Der Zwischenfall mit Paul Balfour und die erzwungene Landung
Am 20. November 1940, während des fünften Testflugs des NA-73X, erlebte der Prototyp einen bedeutenden Zwischenfall. Testpilot Paul Baird Balfour, der seinen ersten Flug im NA-73X absolvierte, vergaß, die Treibstofftanks zu wechseln, was zu Treibstoffmangel und einer erzwungenen Landung führte.
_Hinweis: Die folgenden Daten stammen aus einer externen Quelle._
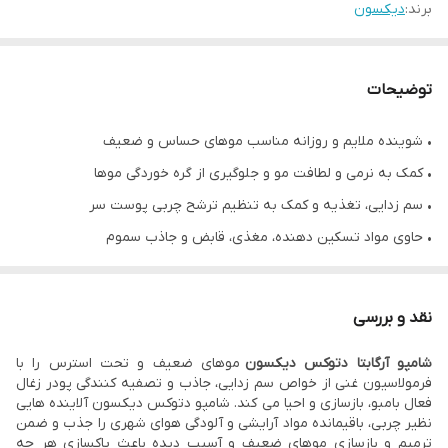
برند:
دیکسون
توضیحات
• شوینده ملایم و روزانه مناسب موهای حساس و ضعیف
• کمک به نرمی و لطافت مو و جلوگیری از گره خوردگی موها
• سم زدایی، تغذیه و کمک به تنظیم ترشح چربی پوست سر
• حاوی مواد تسکین دهنده، مغذی، قابض و جاذب سموم
• فاقد سولفات و سیلیکون و پارابن
• کنترل کننده ترشح چربی است
نقد و بررسی
• ترکیبات کاملا گیاهی
شامپو آرگابتا دتوکس دیکسون
موهای ضعیف و تحت استرس را با
• حجم ۵۰۰ میل
فرمولاسیون غنی از خواص سم زدایی، جاذب و تصفیه کنندگی پودر زغال
• ساخت ایتالیا
فعال بامبو، بازسازی و احیا می کند. شامپو دتوکس دیکسون آلاینده هایی
نظیر چربی، باقیمانده مواد آرایشی و آلودگی هوای شهری را جذب و ضمن
ترمیم و بازسازی موهای ضعیف و آسیب دیده باعث پاکسازی هر چه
Das Flugzeug landete in einem gepflügten Feld westlich des Lincoln Boulevard und überschlug sich dabei.(2) Der Bericht des Civil Aeronautics Board (CAB) beschrieb den Schaden als "Motorgehäuse gebrochen, beide Flügelspitzen beschädigt, Heckflächen beschädigt, Oberseite des Rumpfes beschädigt und weitere diverse Schäden". Glücklicherweise wurde Balfour nicht verletzt und konnte aus dem umgedrehten Wrack kriechen.10 Der Unfall wurde auf "Treibstoffmangel zurückzuführen, da Balfour vergaß, einen anderen Tank auszuwählen".(10)
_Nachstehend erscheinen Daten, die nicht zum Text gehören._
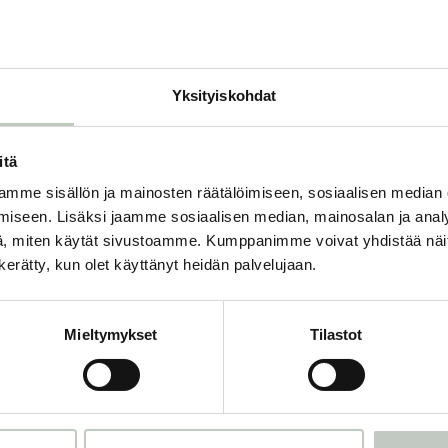
O
Yksityiskohdat
itä
mme sisällön ja mainosten räätälöimiseen, sosiaalisen median
Tilaa uutiskirjeemme
iseen. Lisäksi jaamme sosiaalisen median, mainosalan ja analy
, miten käytät sivustoamme. Kumppanimme voivat yhdistää näitä t
n kerätty, kun olet käyttänyt heidän palvelujaan.
mme ja saat tiedon uusista tapahtumista ja Roots Journaleista ensi
Mieltymykset
Tilastot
Auswirkungen des Vorfalls auf das Testprogramm
Der Unfall setzte den Prototypen für mehrere Monate außer Gefecht.2 Bis zu diesem Zeitpunkt hatte der NA-73X lediglich 3 Stunden und 20 Minuten Flugzeit angesammelt.(10) Der Prototyp wurde zur Fabrik zurückgebracht und wieder aufgebaut.10 Da der Unfall auf einen Pilotenfehler und nicht auf einen Konstruktionsfehler des Flugzeugs zurückzuführen war, verzögerte er das Gesamtprogramm nicht übermäßig.(2) Der NA-73X nahm die Flüge am 11. Januar 1941 wieder auf und setzte das anfängliche Entwicklungsprogramm bis zu seiner Außerdienststellung am 15. Juli 1941 fort.2 Nach der Reparatur wurde Robert C. Chilton als neuer Cheftestpilot eingestellt, der die Testflüge fortsetzte.(10)
Der NA-73X erlitt früh in seiner Erprobungsphase einen signifikanten Unfall. Das Programm wurde jedoch nicht wesentlich verzögert, da der Unfall auf Pilotenfehler und nicht auf einen grundlegenden Konstruktionsfehler zurückgeführt wurde. Die schnelle Reparatur und Fortsetzung der Tests unterstreichen die Robustheit der Flugzeugkonstruktion und die Dringlichkeit der Entwicklung in Kriegszeiten. Dieser Vorfall, obwohl ein Rückschlag, untergrub das Vertrauen in das Kerndesign des NA-73X nicht. Er bestätigt die Annahme, dass das Flugzeug von Natur aus solide war, was dem Entwicklungsteam ermöglichte, den Zwischenfall schnell zu überwinden und sich auf Verfeinerungen zu konzentrieren. Dies zeigt auch den Pragmatismus der Kriegszeit-Erprobung, bei der Pilotenfehler von Flugzeugmängeln getrennt wurden.
Direkte Anpassungen und Verbesserungen aus der Erprobung
Als direktes Ergebnis der Prototypentests wurden mehrere Änderungen an der Geometrie der ventralen Kanäle (für Kühler) und der steuerbaren Klappen vorgenommen. Insbesondere wurde der Einlass des Kanals nach unten verlegt, so dass seine Oberlippe tiefer lag als die Unterseite des Flügels. Dies sollte das Ansaugen einer turbulenten Grenzschicht Luft in den Kühler verhindern. Für die erste Produktions-Mustang Mk I für die RAF (AG345), die von NAA als Entwicklungsmaschine zurückgehalten wurde, wurde der Vergasereinlass bis zur Nase verlängert, um eine gute Stauluftrückgewinnung bei erweiterten Anstellwinkeln zu gewährleisten.2() Diese Modifikationen zeigen, dass die Prototypenerprobung nicht nur der Validierung des ursprünglichen Designs diente, sondern auch der aktiven Identifizierung und Behebung subtiler aerodynamischer Probleme. Dies waren direkte, datengesteuerte Verbesserungen. Dieser iterative Prozess des Testens, der Problemerkennung und der Implementierung spezifischer Modifikationen war entscheidend für den Übergang von einem vielversprechenden Prototypen zu einem zuverlässigen Serienflugzeug. Er zeigt, dass selbst bei einer anfänglich "sauber fliegenden" Bewertung Ingenieure nach marginalen Gewinnen suchten und kleinere Fehler korrigierten, was zur Gesamtleistung des Mustangs beitrug.